For Abu Qaqa, had he known that the care for his wife would lead to his death, the decision to head back to Kano last Monday may have been shelved.
Information pieced together from the Federal Capital Territory, FCT, Abuja, headquarters of the Department of State Service, DSS, Aso Rock Presidential Villa, also in Abuja, and Kano, suggest that Abu Qaqa likely took off from Gombe State.
Once information filtered in early that the group’s spokesman had been killed, the mood inside Aso Rock Presidential Villa was one of ecstasy.
Qaqa, who had been elusive from the security agents, headed for Kano from Gombe with the intention of getting a “needed medical help for the wife”, a very dependable security source volunteered.
Unknown to Qaqa – just like most of the Boko Haram senior commanders – his movement was always being tracked. Mind you, earlier in the year when the DSS made some strategic arrests of some senior members of the sect, it was revealed that some super high-tech tracking devices purchased by the agency had made the tracking and arrests of some of the alleged terror suspects possible.
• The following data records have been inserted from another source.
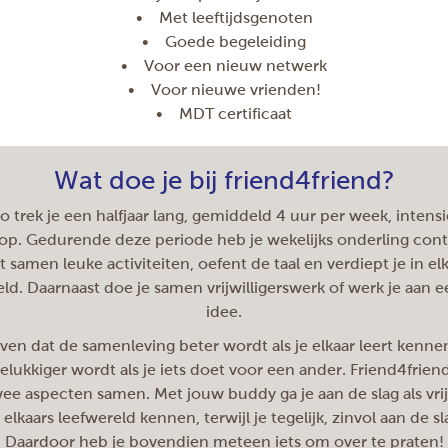
• Met leeftijdsgenoten
• Goede begeleiding
• Voor een nieuw netwerk
• Voor nieuwe vrienden!
• MDT certificaat
Wat doe je bij friend4friend?
o trek je een halfjaar lang, gemiddeld 4 uur per week, intens
 op. Gedurende deze periode heb je wekelijks onderling cont
 samen leuke activiteiten, oefent de taal en verdiept je in el
ld. Daarnaast doe je samen vrijwilligerswerk of werk je aan 
idee.
ven dat de samenleving beter wordt als je elkaar leert kenne
 gelukkiger wordt als je iets doet voor een ander. Friend4frien
ee aspecten samen. Met jouw buddy ga je aan de slag als vrijw
 elkaars leefwereld kennen, terwijl je tegelijk, zinvol aan de s
Daardoor heb je bovendien meteen iets om over te praten!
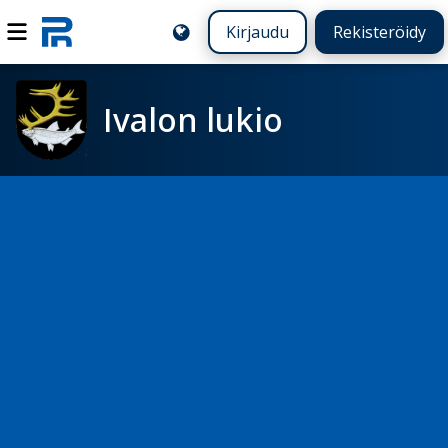
Kirjaudu
Rekisteröidy
Ivalon lukio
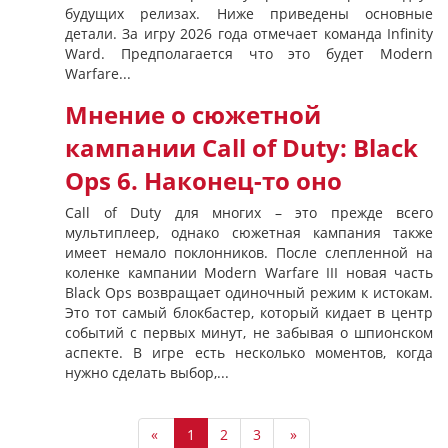
будущих релизах. Ниже приведены основные
детали. За игру 2026 года отмечает команда Infinity
Ward. Предполагается что это будет Modern
Warfare...
Мнение о сюжетной
кампании Call of Duty: Black
Ops 6. Наконец-то оно
Call of Duty для многих – это прежде всего
мультиплеер, однако сюжетная кампания также
имеет немало поклонников. После слепленной на
коленке кампании Modern Warfare III новая часть
Black Ops возвращает одиночный режим к истокам.
Это тот самый блокбастер, который кидает в центр
событий с первых минут, не забывая о шпионском
аспекте. В игре есть несколько моментов, когда
нужно сделать выбор,...
«
1
2
3
»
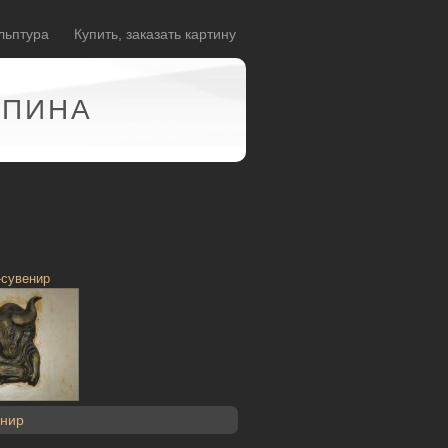
льптура
Купить, заказать картину
АПИНА
-сувенир
енир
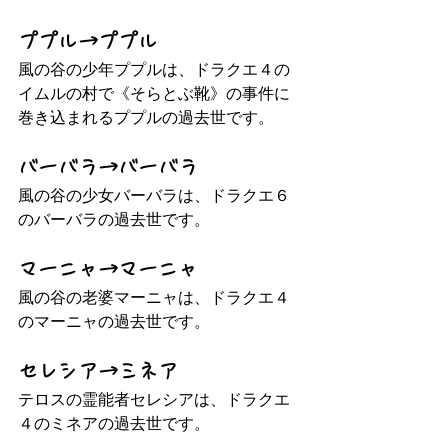
ププル→ププル
風の谷の少年ププルは、ドラクエ４の
イムルの村で《そらとぶ靴》の事件に
巻き込まれるププルの過去世です。
バーバラ→バーバラ
風の谷の少女バーバラは、ドラクエ６
のバーバラの過去世です。
マーニャ→マーニャ
風の谷の老婆マーニャは、ドラクエ４
のマーニャの過去世です。
セレシア→ミネア
テロスの霊能者セレシアは、ドラクエ
４のミネアの過去世です。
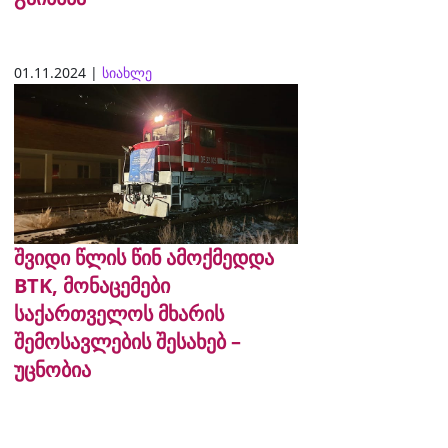
01.11.2024 |
სიახლე
შვიდი წლის წინ ამოქმედდა
BTK, მონაცემები
საქართველოს მხარის
შემოსავლების შესახებ –
უცნობია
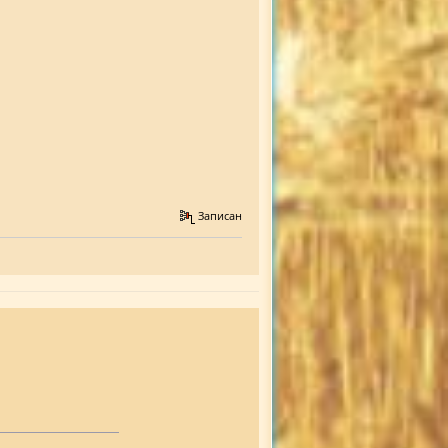
Записан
It was these same devices – even more sophisticated ones recently acquired – that aided the Department in last week’s successful operation. Qaqa, his wife and children, along with some members of the sect, proceeded from Gombe to Kano, through Jigawa.
The Boko Haram’s spokesman’s wife needed medical attention and he believed that it was only in Kano that he could get the best of medical attention.
All attempts by Sunday Vanguard to ascertain the exact form of medical attention that Qaqa’s wife needed, and for which he had to make the long distance movement from Gombe to Kano, proved abortive. And because the JTF operatives were tracking him, they knew exactly where to lay ambush. At Mariri, on the outskirts of Kano, the JTF operatives waited patiently.
Relying on the tracking signals, they sighted the vehicle in which Qaqa and his family were traveling and opened fire. It was a risky and daring operation. Some other reports made claims which suggested that Qaqa was not the only adult male in the vehicle; that there were at least two other men who were said to be bodyguards.
The operatives, it was revealed, carefully evacuated the woman and the children in the car, while at the same time being mindful of any possibility of a suicide bombing attempt.
“The operatives were very careful in taking possession of the woman and the children because she may have been wearing a suicide vest”, a source said.
The woman was discovered to be Qaqa’s wife. And whereas she reportedly claimed that she was merely being escorted to Kano, “it was later established that the man killed in the vehicle was the husband and the trace equally established that he was our man”, the source disclosed. This happened last Monday morning.